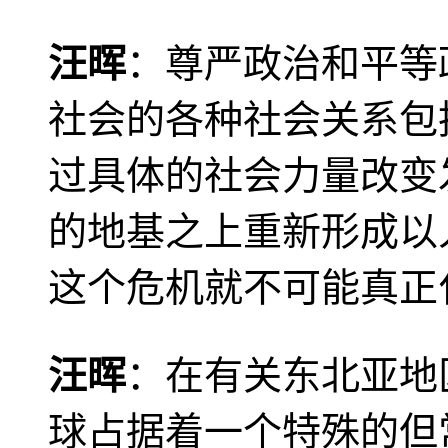
汪晖
：尊严政治和平等
社会的各种社会关系包
过具体的社会力量改变
的地基之上重新形成以
这个危机就不可能真正
汪晖
：在有关东北亚地
球占据着一个特殊的但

◇ ◇ ◇ ◇ ◇

Problem to work on » Every line of the data above is to be set down word for word, with the pictures left out.

Reply to the task »
汪晖
：尊严政治和平等
社会的各种社会关系包
过具体的社会力量改变
的地基之上重新形成以
这个危机就不可能真正
汪晖
：在有关东北亚地
球占据着一个特殊的但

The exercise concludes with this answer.